Nice segue, Raven, because what happened next was right up that alley. During a qucik call with Canonical’s marketing director Gerry Carr in August, he and I started talking about hardware vendors and which among them might be ideal candidates for pre-installed Ubuntu. “[Pre-installed Ubuntu on the server] is something we would like to do, and we’ve made no secret about it,” Carr said. “Customers have asked for this, and if people want to see Ubuntu pre-installed on Dell servers, then they should go to [Dell] IdeaStorm and continue to ask for it.” The Dell/Ubuntu program was expanded to encompass Europe in August, and observers at the time said it was yet another indicator of Ubuntu’s building momentum.
Carr said that while the deal will “hopefully be with Dell,” Canonical is also considering server vendors other than Dell, and at a later date the company will reveal the results of those talks. “This doesn’t mean a deal is imminent, but those who want and require Ubuntu on the server will have something available reasonably soon,” he said.
Which leads us to the present. Last week, at Linux-Watch.com, Rick Becker, Dell Product Group’s vice president of applications, said Dell is currently in the process of certifying Ubuntu for all its server lines. “But we are still several months away from announcing a certification. I’d say it’ll be announced in Q1 next year,” he said.
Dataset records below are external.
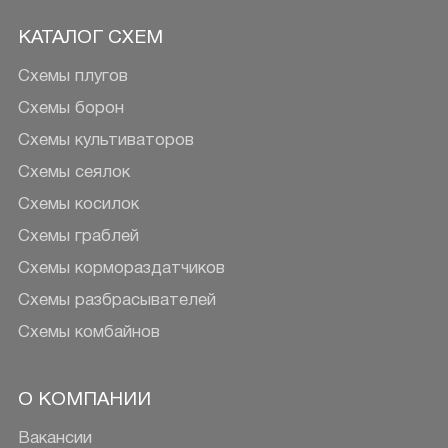
КАТАЛОГ СХЕМ
Схемы плугов
Схемы борон
Схемы культиваторов
Схемы сеялок
Схемы косилок
Схемы граблей
Схемы кормораздатчиков
Схемы разбрасывателей
Схемы комбайнов
О КОМПАНИИ
Вакансии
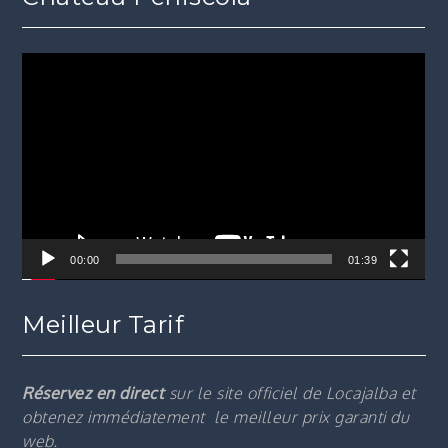
Lecteur
vidéo
00:00
01:39
Meilleur Tarif
Réservez en direct
sur le site officiel de Locajalba et
obtenez immédiatement le m
eilleur prix garanti du
web.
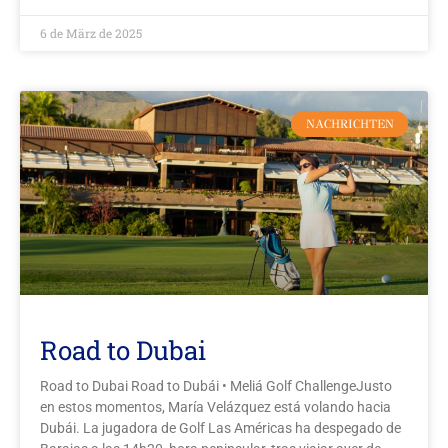
6 de März de 2025
NACHRICHTEN
Road to Dubai
Road to Dubai Road to Dubái • Meliá Golf ChallengeJusto
en estos momentos, María Velázquez está volando hacia
Dubái. La jugadora de Golf Las Américas ha despegado de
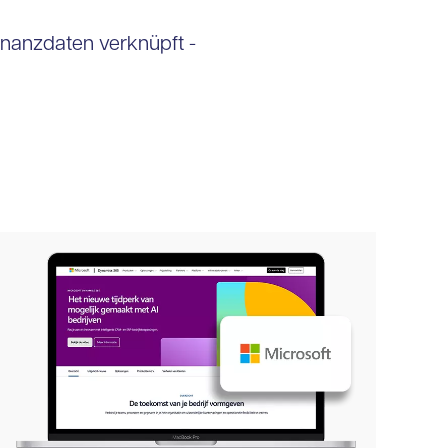
Finanzdaten verknüpft -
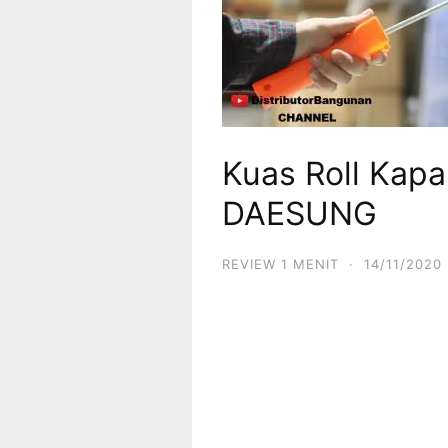
Kuas Roll Kapa
DAESUNG
REVIEW 1 MENIT
·
14/11/2020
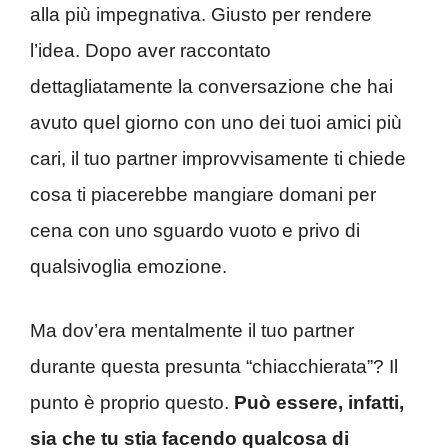
alla più impegnativa. Giusto per rendere
l’idea. Dopo aver raccontato
dettagliatamente la conversazione che hai
avuto quel giorno con uno dei tuoi amici più
cari, il tuo partner improvvisamente ti chiede
cosa ti piacerebbe mangiare domani per
cena con uno sguardo vuoto e privo di
qualsivoglia emozione.
Ma dov’era mentalmente il tuo partner
durante questa presunta “chiacchierata”? Il
punto è proprio questo.
Può essere, infatti,
sia che tu stia facendo qualcosa di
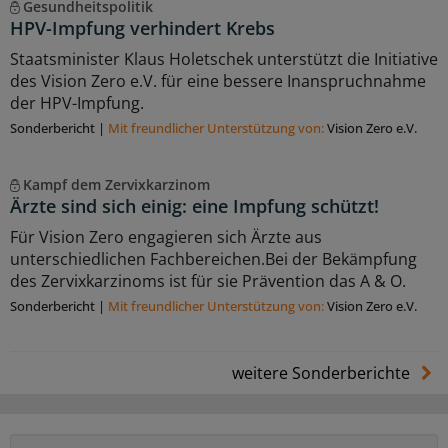
Gesundheitspolitik
HPV-Impfung verhindert Krebs
Staatsminister Klaus Holetschek unterstützt die Initiative
des Vision Zero e.V. für eine bessere Inanspruchnahme
der HPV-Impfung.
Sonderbericht
|
Mit freundlicher Unterstützung von:
Vision Zero e.V.
Kampf dem Zervixkarzinom
Ärzte sind sich einig: eine Impfung schützt!
Für Vision Zero engagieren sich Ärzte aus
unterschiedlichen Fachbereichen.Bei der Bekämpfung
des Zervixkarzinoms ist für sie Prävention das A & O.
Sonderbericht
|
Mit freundlicher Unterstützung von:
Vision Zero e.V.
weitere Sonderberichte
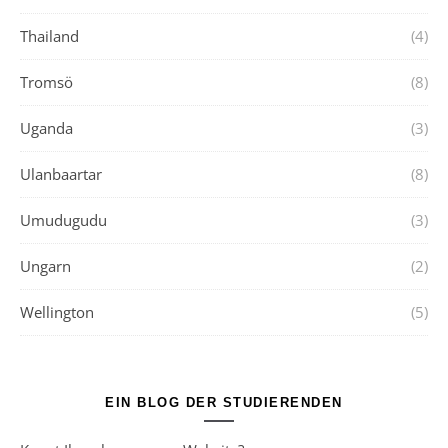
Thailand
(4)
Tromsö
(8)
Uganda
(3)
Ulanbaartar
(8)
Umudugudu
(3)
Ungarn
(2)
Wellington
(5)
EIN BLOG DER STUDIERENDEN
The Ubuntu firehose is now open, but there are still a few obstacles to address before the prerequisite “touchdown” articles are written (how’s that for a mixed metaphor?) How big is the demand, you ask? Dell IdeaStorm received more than 130,000 requests for pre-installed desktop Ubuntu in early 2007, but that number is a pin drop compared to the number of Red Hat and Novell instances in the enterprise today. And that number pales in comparison to the number of Microsoft Windows deployments worldwide. There’s also the recently raised concerns about Ubuntu’s documentation to address as well.
Regardless, the momentum is building around Ubuntu on both the desktop and the server. Whether or not it reaches critical mass is something we’ll have to dig into now, won’t we?